Please transcribe every entry below exactly as written.

▶ [Available data]:
= Beginning of Section =
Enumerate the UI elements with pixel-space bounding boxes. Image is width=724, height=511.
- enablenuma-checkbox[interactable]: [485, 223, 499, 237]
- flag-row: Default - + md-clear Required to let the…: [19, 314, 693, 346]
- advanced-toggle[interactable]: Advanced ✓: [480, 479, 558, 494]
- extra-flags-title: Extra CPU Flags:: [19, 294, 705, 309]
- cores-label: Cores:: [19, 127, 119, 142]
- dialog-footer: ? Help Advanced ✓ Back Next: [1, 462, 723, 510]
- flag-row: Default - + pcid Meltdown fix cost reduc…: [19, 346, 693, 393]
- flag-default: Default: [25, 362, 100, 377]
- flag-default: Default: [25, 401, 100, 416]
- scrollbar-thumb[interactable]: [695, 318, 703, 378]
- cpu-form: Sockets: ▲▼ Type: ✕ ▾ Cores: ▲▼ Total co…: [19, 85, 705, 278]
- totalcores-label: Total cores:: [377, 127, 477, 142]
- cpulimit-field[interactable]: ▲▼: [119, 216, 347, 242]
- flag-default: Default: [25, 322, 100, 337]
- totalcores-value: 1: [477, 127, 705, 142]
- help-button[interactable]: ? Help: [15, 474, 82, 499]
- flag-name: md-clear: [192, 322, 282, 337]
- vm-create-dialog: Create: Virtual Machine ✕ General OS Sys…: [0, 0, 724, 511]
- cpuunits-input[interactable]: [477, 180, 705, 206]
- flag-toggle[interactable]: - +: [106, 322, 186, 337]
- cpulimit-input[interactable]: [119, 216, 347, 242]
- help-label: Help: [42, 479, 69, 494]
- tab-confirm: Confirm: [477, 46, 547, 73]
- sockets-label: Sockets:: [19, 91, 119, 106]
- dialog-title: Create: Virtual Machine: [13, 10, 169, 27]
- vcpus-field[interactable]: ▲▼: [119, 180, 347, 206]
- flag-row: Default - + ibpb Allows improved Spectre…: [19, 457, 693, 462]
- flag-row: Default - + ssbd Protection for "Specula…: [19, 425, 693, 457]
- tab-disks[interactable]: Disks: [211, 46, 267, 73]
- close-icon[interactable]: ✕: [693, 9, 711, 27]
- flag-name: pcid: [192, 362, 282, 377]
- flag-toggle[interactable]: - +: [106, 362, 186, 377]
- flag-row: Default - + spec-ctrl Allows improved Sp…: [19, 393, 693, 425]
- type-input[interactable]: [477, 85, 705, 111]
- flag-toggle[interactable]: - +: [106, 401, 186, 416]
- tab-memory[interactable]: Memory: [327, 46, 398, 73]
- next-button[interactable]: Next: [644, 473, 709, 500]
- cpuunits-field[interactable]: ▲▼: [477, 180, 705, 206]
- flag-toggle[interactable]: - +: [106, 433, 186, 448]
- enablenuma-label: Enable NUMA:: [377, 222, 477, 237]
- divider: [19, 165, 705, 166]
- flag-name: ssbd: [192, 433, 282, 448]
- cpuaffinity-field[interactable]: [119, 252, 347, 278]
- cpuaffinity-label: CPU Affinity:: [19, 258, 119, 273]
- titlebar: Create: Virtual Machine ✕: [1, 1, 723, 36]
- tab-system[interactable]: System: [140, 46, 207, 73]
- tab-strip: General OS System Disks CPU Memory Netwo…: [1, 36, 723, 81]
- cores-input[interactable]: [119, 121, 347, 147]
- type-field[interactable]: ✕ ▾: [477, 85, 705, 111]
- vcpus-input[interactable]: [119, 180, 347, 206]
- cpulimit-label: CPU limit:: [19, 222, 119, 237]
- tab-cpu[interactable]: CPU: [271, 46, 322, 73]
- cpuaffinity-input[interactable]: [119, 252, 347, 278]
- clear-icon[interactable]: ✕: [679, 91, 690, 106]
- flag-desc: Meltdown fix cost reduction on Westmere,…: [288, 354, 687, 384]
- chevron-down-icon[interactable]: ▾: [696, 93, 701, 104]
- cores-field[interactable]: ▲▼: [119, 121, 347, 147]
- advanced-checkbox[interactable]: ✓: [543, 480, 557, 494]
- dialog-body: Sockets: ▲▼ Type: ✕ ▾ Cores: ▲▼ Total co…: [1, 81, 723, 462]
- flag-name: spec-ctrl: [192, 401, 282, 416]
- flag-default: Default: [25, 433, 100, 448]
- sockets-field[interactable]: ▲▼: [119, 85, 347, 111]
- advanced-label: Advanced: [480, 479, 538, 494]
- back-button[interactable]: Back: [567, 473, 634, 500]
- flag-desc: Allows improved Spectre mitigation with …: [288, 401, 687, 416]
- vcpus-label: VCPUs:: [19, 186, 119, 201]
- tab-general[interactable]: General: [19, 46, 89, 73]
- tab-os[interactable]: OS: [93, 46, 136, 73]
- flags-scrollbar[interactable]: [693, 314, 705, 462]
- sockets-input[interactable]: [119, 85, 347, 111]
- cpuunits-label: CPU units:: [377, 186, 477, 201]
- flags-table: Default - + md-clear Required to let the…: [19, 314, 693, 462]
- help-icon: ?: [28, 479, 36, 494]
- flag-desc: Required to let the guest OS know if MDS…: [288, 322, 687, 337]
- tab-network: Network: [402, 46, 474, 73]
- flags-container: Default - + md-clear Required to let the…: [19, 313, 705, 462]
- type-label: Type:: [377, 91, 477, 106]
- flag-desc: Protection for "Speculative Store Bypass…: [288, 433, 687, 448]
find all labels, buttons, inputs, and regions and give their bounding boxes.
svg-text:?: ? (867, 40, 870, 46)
= End of Section =
▶ [Output for this task]:
Enumerate the UI elements with pixel-space bounding boxes. Image is width=724, height=511.
- enablenuma-checkbox[interactable]: [485, 223, 499, 237]
- flag-row: Default - + md-clear Required to let the…: [19, 314, 693, 346]
- advanced-toggle[interactable]: Advanced ✓: [480, 479, 558, 494]
- extra-flags-title: Extra CPU Flags:: [19, 294, 705, 309]
- cores-label: Cores:: [19, 127, 119, 142]
- dialog-footer: ? Help Advanced ✓ Back Next: [1, 462, 723, 510]
- flag-row: Default - + pcid Meltdown fix cost reduc…: [19, 346, 693, 393]
- flag-default: Default: [25, 362, 100, 377]
- flag-default: Default: [25, 401, 100, 416]
- scrollbar-thumb[interactable]: [695, 318, 703, 378]
- cpu-form: Sockets: ▲▼ Type: ✕ ▾ Cores: ▲▼ Total co…: [19, 85, 705, 278]
- totalcores-label: Total cores:: [377, 127, 477, 142]
- cpulimit-field[interactable]: ▲▼: [119, 216, 347, 242]
- flag-default: Default: [25, 322, 100, 337]
- totalcores-value: 1: [477, 127, 705, 142]
- help-button[interactable]: ? Help: [15, 474, 82, 499]
- flag-name: md-clear: [192, 322, 282, 337]
- vm-create-dialog: Create: Virtual Machine ✕ General OS Sys…: [0, 0, 724, 511]
- cpuunits-input[interactable]: [477, 180, 705, 206]
- flag-toggle[interactable]: - +: [106, 322, 186, 337]
- cpulimit-input[interactable]: [119, 216, 347, 242]
- help-label: Help: [42, 479, 69, 494]
- tab-confirm: Confirm: [477, 46, 547, 73]
- sockets-label: Sockets:: [19, 91, 119, 106]
- dialog-title: Create: Virtual Machine: [13, 10, 169, 27]
- vcpus-field[interactable]: ▲▼: [119, 180, 347, 206]
- flag-row: Default - + ibpb Allows improved Spectre…: [19, 457, 693, 462]
- flag-row: Default - + ssbd Protection for "Specula…: [19, 425, 693, 457]
- tab-disks[interactable]: Disks: [211, 46, 267, 73]
- close-icon[interactable]: ✕: [693, 9, 711, 27]
- flag-name: pcid: [192, 362, 282, 377]
- flag-toggle[interactable]: - +: [106, 362, 186, 377]
- flag-row: Default - + spec-ctrl Allows improved Sp…: [19, 393, 693, 425]
- type-input[interactable]: [477, 85, 705, 111]
- flag-toggle[interactable]: - +: [106, 401, 186, 416]
- tab-memory[interactable]: Memory: [327, 46, 398, 73]
- next-button[interactable]: Next: [644, 473, 709, 500]
- cpuunits-field[interactable]: ▲▼: [477, 180, 705, 206]
- flag-toggle[interactable]: - +: [106, 433, 186, 448]
- enablenuma-label: Enable NUMA:: [377, 222, 477, 237]
- divider: [19, 165, 705, 166]
- flag-name: ssbd: [192, 433, 282, 448]
- cpuaffinity-field[interactable]: [119, 252, 347, 278]
- cpuaffinity-label: CPU Affinity:: [19, 258, 119, 273]
- titlebar: Create: Virtual Machine ✕: [1, 1, 723, 36]
- tab-system[interactable]: System: [140, 46, 207, 73]
- tab-strip: General OS System Disks CPU Memory Netwo…: [1, 36, 723, 81]
- cores-input[interactable]: [119, 121, 347, 147]
- type-field[interactable]: ✕ ▾: [477, 85, 705, 111]
- vcpus-input[interactable]: [119, 180, 347, 206]
- cpulimit-label: CPU limit:: [19, 222, 119, 237]
- tab-cpu[interactable]: CPU: [271, 46, 322, 73]
- cpuaffinity-input[interactable]: [119, 252, 347, 278]
- clear-icon[interactable]: ✕: [679, 91, 690, 106]
- flag-desc: Meltdown fix cost reduction on Westmere,…: [288, 354, 687, 384]
- chevron-down-icon[interactable]: ▾: [696, 93, 701, 104]
- cores-field[interactable]: ▲▼: [119, 121, 347, 147]
- advanced-checkbox[interactable]: ✓: [543, 480, 557, 494]
- dialog-body: Sockets: ▲▼ Type: ✕ ▾ Cores: ▲▼ Total co…: [1, 81, 723, 462]
- flag-name: spec-ctrl: [192, 401, 282, 416]
- flag-default: Default: [25, 433, 100, 448]
- sockets-field[interactable]: ▲▼: [119, 85, 347, 111]
- advanced-label: Advanced: [480, 479, 538, 494]
- back-button[interactable]: Back: [567, 473, 634, 500]
- flag-desc: Allows improved Spectre mitigation with …: [288, 401, 687, 416]
- vcpus-label: VCPUs:: [19, 186, 119, 201]
- tab-general[interactable]: General: [19, 46, 89, 73]
- tab-os[interactable]: OS: [93, 46, 136, 73]
- flags-scrollbar[interactable]: [693, 314, 705, 462]
- sockets-input[interactable]: [119, 85, 347, 111]
- cpuunits-label: CPU units:: [377, 186, 477, 201]
- flags-table: Default - + md-clear Required to let the…: [19, 314, 693, 462]
- help-icon: ?: [28, 479, 36, 494]
- flag-desc: Required to let the guest OS know if MDS…: [288, 322, 687, 337]
- tab-network: Network: [402, 46, 474, 73]
- flags-container: Default - + md-clear Required to let the…: [19, 313, 705, 462]
- type-label: Type:: [377, 91, 477, 106]
- flag-desc: Protection for "Speculative Store Bypass…: [288, 433, 687, 448]
find all labels, buttons, inputs, and regions and give their bounding boxes.
svg-text:?: ? (867, 40, 870, 46)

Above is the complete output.